Psaume de combat

La bibliothèque libre.


XVIII

Psaume de combat


 

I




L’air est pesant, le ciel est gris ; la route ardue
Tourne autour d’un abîme, étroite et suspendue.
Point d’arbres et point d’eau, pas un brin de gazon.
Les cratères éteints qui ferment l’horizon
Sont fouillés par la foudre et l’ouragan charrie
Des flots de sable rouge et de noire scorie.

Les loups et les chacals, ayant flairé le vent,
Rentrés dans leurs charniers hurlent au jour levant.

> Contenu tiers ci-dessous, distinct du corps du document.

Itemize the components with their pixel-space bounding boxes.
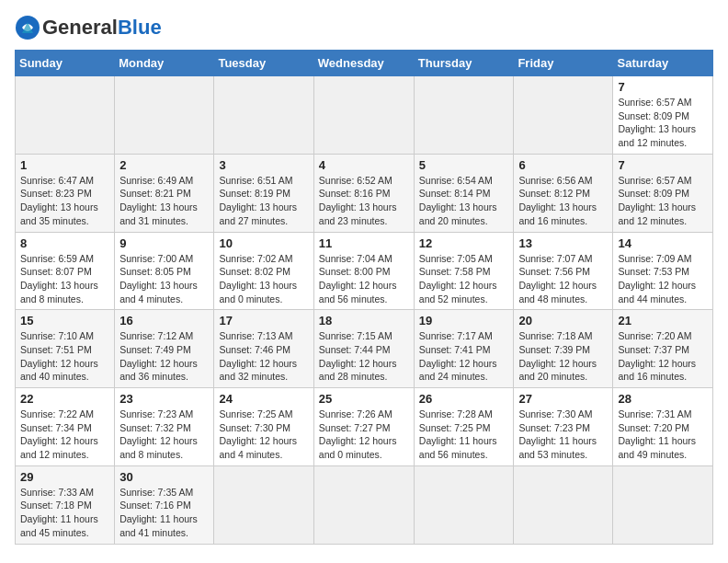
day-number: 5 [419, 158, 509, 172]
day-cell-14: 14Sunrise: 7:09 AM Sunset: 7:53 PM Dayli… [613, 232, 713, 310]
day-number: 2 [119, 158, 209, 172]
calendar-week-2: 8Sunrise: 6:59 AM Sunset: 8:07 PM Daylig… [16, 232, 713, 310]
empty-cell [313, 465, 414, 544]
day-cell-22: 22Sunrise: 7:22 AM Sunset: 7:34 PM Dayli… [16, 388, 115, 466]
day-of-week-thursday: Thursday [414, 51, 514, 76]
day-number: 7 [618, 158, 708, 172]
day-info: Sunrise: 6:59 AM Sunset: 8:07 PM Dayligh… [20, 252, 109, 306]
day-info: Sunrise: 7:17 AM Sunset: 7:41 PM Dayligh… [419, 329, 509, 384]
calendar-week-4: 22Sunrise: 7:22 AM Sunset: 7:34 PM Dayli… [16, 388, 713, 466]
day-cell-28: 28Sunrise: 7:31 AM Sunset: 7:20 PM Dayli… [613, 388, 713, 466]
day-of-week-friday: Friday [514, 51, 613, 76]
day-of-week-sunday: Sunday [16, 51, 115, 76]
day-info: Sunrise: 7:18 AM Sunset: 7:39 PM Dayligh… [518, 329, 608, 384]
day-number: 8 [20, 236, 109, 250]
empty-cell [613, 465, 713, 544]
day-cell-25: 25Sunrise: 7:26 AM Sunset: 7:27 PM Dayli… [313, 388, 414, 466]
day-info: Sunrise: 6:54 AM Sunset: 8:14 PM Dayligh… [419, 174, 509, 228]
empty-cell [214, 76, 313, 155]
empty-cell [514, 76, 613, 155]
day-info: Sunrise: 7:07 AM Sunset: 7:56 PM Dayligh… [518, 252, 608, 306]
day-info: Sunrise: 6:47 AM Sunset: 8:23 PM Dayligh… [20, 174, 109, 228]
empty-cell [115, 76, 214, 155]
day-number: 18 [319, 314, 409, 327]
logo-blue: Blue [118, 16, 162, 40]
day-number: 14 [618, 236, 708, 250]
day-cell-18: 18Sunrise: 7:15 AM Sunset: 7:44 PM Dayli… [313, 310, 414, 388]
day-number: 10 [219, 236, 308, 250]
day-number: 7 [618, 80, 708, 94]
day-cell-30: 30Sunrise: 7:35 AM Sunset: 7:16 PM Dayli… [115, 465, 214, 544]
day-info: Sunrise: 6:52 AM Sunset: 8:16 PM Dayligh… [319, 174, 409, 228]
day-cell-23: 23Sunrise: 7:23 AM Sunset: 7:32 PM Dayli… [115, 388, 214, 466]
day-info: Sunrise: 7:35 AM Sunset: 7:16 PM Dayligh… [119, 486, 209, 540]
day-cell-9: 9Sunrise: 7:00 AM Sunset: 8:05 PM Daylig… [115, 232, 214, 310]
day-number: 3 [219, 158, 308, 172]
day-info: Sunrise: 7:20 AM Sunset: 7:37 PM Dayligh… [618, 329, 708, 384]
day-info: Sunrise: 7:05 AM Sunset: 7:58 PM Dayligh… [419, 252, 509, 306]
logo: GeneralBlue [15, 15, 162, 40]
day-number: 28 [618, 392, 708, 406]
day-cell-7: 7Sunrise: 6:57 AM Sunset: 8:09 PM Daylig… [613, 154, 713, 232]
day-cell-21: 21Sunrise: 7:20 AM Sunset: 7:37 PM Dayli… [613, 310, 713, 388]
day-number: 1 [20, 158, 109, 172]
day-info: Sunrise: 7:26 AM Sunset: 7:27 PM Dayligh… [319, 408, 409, 462]
empty-cell [514, 465, 613, 544]
day-info: Sunrise: 7:23 AM Sunset: 7:32 PM Dayligh… [119, 408, 209, 462]
day-info: Sunrise: 7:02 AM Sunset: 8:02 PM Dayligh… [219, 252, 308, 306]
calendar-week-0: 7Sunrise: 6:57 AM Sunset: 8:09 PM Daylig… [16, 76, 713, 155]
empty-cell [16, 76, 115, 155]
day-number: 15 [20, 314, 109, 327]
day-cell-3: 3Sunrise: 6:51 AM Sunset: 8:19 PM Daylig… [214, 154, 313, 232]
day-info: Sunrise: 7:04 AM Sunset: 8:00 PM Dayligh… [319, 252, 409, 306]
day-cell-26: 26Sunrise: 7:28 AM Sunset: 7:25 PM Dayli… [414, 388, 514, 466]
day-cell-19: 19Sunrise: 7:17 AM Sunset: 7:41 PM Dayli… [414, 310, 514, 388]
day-cell-17: 17Sunrise: 7:13 AM Sunset: 7:46 PM Dayli… [214, 310, 313, 388]
day-info: Sunrise: 7:00 AM Sunset: 8:05 PM Dayligh… [119, 252, 209, 306]
day-info: Sunrise: 7:09 AM Sunset: 7:53 PM Dayligh… [618, 252, 708, 306]
day-number: 13 [518, 236, 608, 250]
day-number: 21 [618, 314, 708, 327]
logo-general: General [42, 16, 118, 40]
day-info: Sunrise: 7:30 AM Sunset: 7:23 PM Dayligh… [518, 408, 608, 462]
day-info: Sunrise: 6:56 AM Sunset: 8:12 PM Dayligh… [518, 174, 608, 228]
day-info: Sunrise: 7:13 AM Sunset: 7:46 PM Dayligh… [219, 329, 308, 384]
day-number: 11 [319, 236, 409, 250]
day-info: Sunrise: 7:25 AM Sunset: 7:30 PM Dayligh… [219, 408, 308, 462]
day-number: 23 [119, 392, 209, 406]
day-cell-24: 24Sunrise: 7:25 AM Sunset: 7:30 PM Dayli… [214, 388, 313, 466]
day-of-week-saturday: Saturday [613, 51, 713, 76]
day-number: 19 [419, 314, 509, 327]
day-info: Sunrise: 6:51 AM Sunset: 8:19 PM Dayligh… [219, 174, 308, 228]
day-info: Sunrise: 7:33 AM Sunset: 7:18 PM Dayligh… [20, 486, 109, 540]
day-of-week-wednesday: Wednesday [313, 51, 414, 76]
day-cell-16: 16Sunrise: 7:12 AM Sunset: 7:49 PM Dayli… [115, 310, 214, 388]
empty-cell [313, 76, 414, 155]
day-number: 25 [319, 392, 409, 406]
calendar-header-row: SundayMondayTuesdayWednesdayThursdayFrid… [16, 51, 713, 76]
day-cell-12: 12Sunrise: 7:05 AM Sunset: 7:58 PM Dayli… [414, 232, 514, 310]
day-number: 20 [518, 314, 608, 327]
day-cell-13: 13Sunrise: 7:07 AM Sunset: 7:56 PM Dayli… [514, 232, 613, 310]
day-number: 30 [119, 470, 209, 484]
empty-cell [214, 465, 313, 544]
day-info: Sunrise: 6:57 AM Sunset: 8:09 PM Dayligh… [618, 96, 708, 150]
day-number: 26 [419, 392, 509, 406]
day-cell-8: 8Sunrise: 6:59 AM Sunset: 8:07 PM Daylig… [16, 232, 115, 310]
day-number: 17 [219, 314, 308, 327]
day-info: Sunrise: 7:12 AM Sunset: 7:49 PM Dayligh… [119, 329, 209, 384]
day-number: 6 [518, 158, 608, 172]
day-info: Sunrise: 7:31 AM Sunset: 7:20 PM Dayligh… [618, 408, 708, 462]
day-info: Sunrise: 7:22 AM Sunset: 7:34 PM Dayligh… [20, 408, 109, 462]
day-of-week-monday: Monday [115, 51, 214, 76]
empty-cell [414, 465, 514, 544]
day-cell-2: 2Sunrise: 6:49 AM Sunset: 8:21 PM Daylig… [115, 154, 214, 232]
empty-cell [414, 76, 514, 155]
day-cell-20: 20Sunrise: 7:18 AM Sunset: 7:39 PM Dayli… [514, 310, 613, 388]
day-cell-15: 15Sunrise: 7:10 AM Sunset: 7:51 PM Dayli… [16, 310, 115, 388]
day-number: 27 [518, 392, 608, 406]
day-number: 12 [419, 236, 509, 250]
day-cell-27: 27Sunrise: 7:30 AM Sunset: 7:23 PM Dayli… [514, 388, 613, 466]
calendar-week-3: 15Sunrise: 7:10 AM Sunset: 7:51 PM Dayli… [16, 310, 713, 388]
day-cell-10: 10Sunrise: 7:02 AM Sunset: 8:02 PM Dayli… [214, 232, 313, 310]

Un voyageur, à peine au bout du premier stade,
Va, baigné de sueur, tant rude est l’escalade,
Tant il porte un poids lourd, tant l’air est morne et chaud,
Tant il court vaillamment pour monter vite et haut.
Il monte, et de ses pieds la chair saigne entamée
Par le basalte aigu dont la route est semée.
Déjà d’une âpre soif il sent le feu rongeur.
Le matin n’eut pour lui ni clartés ni fraîcheur.
Dès l’aube, à son départ, chaque point de l’espace
Semblait couver l’orage et lancer la menace.
Tout autre, ou moins croyant ou moins audacieux,
Se serait défié de la terre et des cieux.


« Le sentier où je marche, uni comme un grand fleuve,
M’entraîne sans secousse et sans aspérités,
Du monde, à chaque pas, la splendeur toujours neuve,
S’y déroule à mes yeux dans son immensité.

« Car celui qui s’en va, poussé vers l’invisible,
Libre des vains désirs, des sens capricieux,
Vole aux fraîches clartés d’une aurore paisible
Et voit dans l’univers ce qui se cache aux yeux.

« Un éternel matin, tout d’azur et de roses,
L’embaume et le nourrit de sommets en sommets ;
Les ailes qu’il reçut pour planer sur les choses
Sont d’un or impalpable et ne s’usent jamais.

« Il aime, il croit, il vole ! A trouver sa carrière
Il n’hésite pas plus qu’un rayon de soleil ;

Sans rencontrer de nuit, prompt comme la lumière,
Il monte à travers Dieu de réveil en réveil.

« Qu’importent les rochers, la route âpre et sauvage,
A la foi qui s’élance, à l’oiseau qui fend l’air ?
A qui voit dans la nuit qu’importe le nuage
Et la griffe du tigre à qui n’a pas de chair ?

« J’ignore quels écueils se dressent dans ma vie ;
Si mes noirs assaillants sont rares ou nombreux ;
Mais, j’ai vu par delà ! l’idéal me convie ;
Je ne sais si je puis, mais je sens que je veux.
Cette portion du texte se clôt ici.